**The task**
Without the images, reproduce every entry exactly.

Content starts

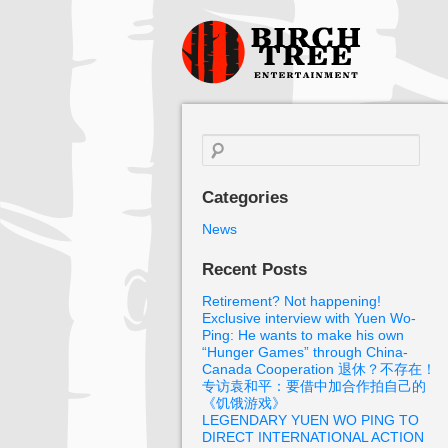
Birch Tree
Films
Search
for:
Categories
News
Recent Posts
Retirement? Not happening!
Exclusive interview with Yuen Wo-
Ping: He wants to make his own
“Hunger Games” through China-
Canada Cooperation 退休？不存在！
专访袁和平：要借中加合作拍自己的
《饥饿游戏》
LEGENDARY YUEN WO PING TO
DIRECT INTERNATIONAL ACTION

Content ends

**Result for this exercise**
Birch Tree
Films
Search
for:
Categories
News
Recent Posts
Retirement? Not happening!
Exclusive interview with Yuen Wo-
Ping: He wants to make his own
“Hunger Games” through China-
Canada Cooperation 退休？不存在！
专访袁和平：要借中加合作拍自己的
《饥饿游戏》
LEGENDARY YUEN WO PING TO
DIRECT INTERNATIONAL ACTION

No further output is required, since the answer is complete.